§ Exercise objective: Using the records below, transcribe exactly only the lines from the one with "The dream of" through the end, both included, and drop every picture.

[Collected data]

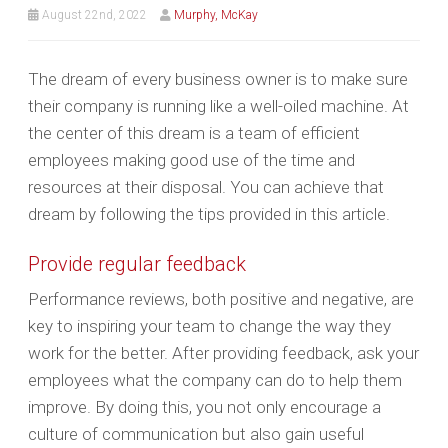
August 22nd, 2022
Murphy, McKay
The dream of every business owner is to make sure
their company is running like a well-oiled machine. At
the center of this dream is a team of efficient
employees making good use of the time and
resources at their disposal. You can achieve that
dream by following the tips provided in this article.
Provide regular feedback
Performance reviews, both positive and negative, are
key to inspiring your team to change the way they
work for the better. After providing feedback, ask your
employees what the company can do to help them
improve. By doing this, you not only encourage a
culture of communication but also gain useful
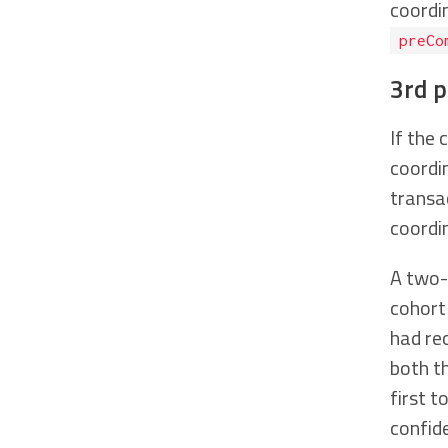
coordi
preCo
3rd 
If the 
coordi
transa
coordi
A two-
cohort
had re
both t
first t
confid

§ Worked solution:
The dream of every business owner is to make sure
their company is running like a well-oiled machine. At
the center of this dream is a team of efficient
employees making good use of the time and
resources at their disposal. You can achieve that
dream by following the tips provided in this article.
Provide regular feedback
Performance reviews, both positive and negative, are
key to inspiring your team to change the way they
work for the better. After providing feedback, ask your
employees what the company can do to help them
improve. By doing this, you not only encourage a
culture of communication but also gain useful
coordi
preCo
3rd 
If the 
coordi
transa
coordi
A two-
cohort
had re
both t
first t
confid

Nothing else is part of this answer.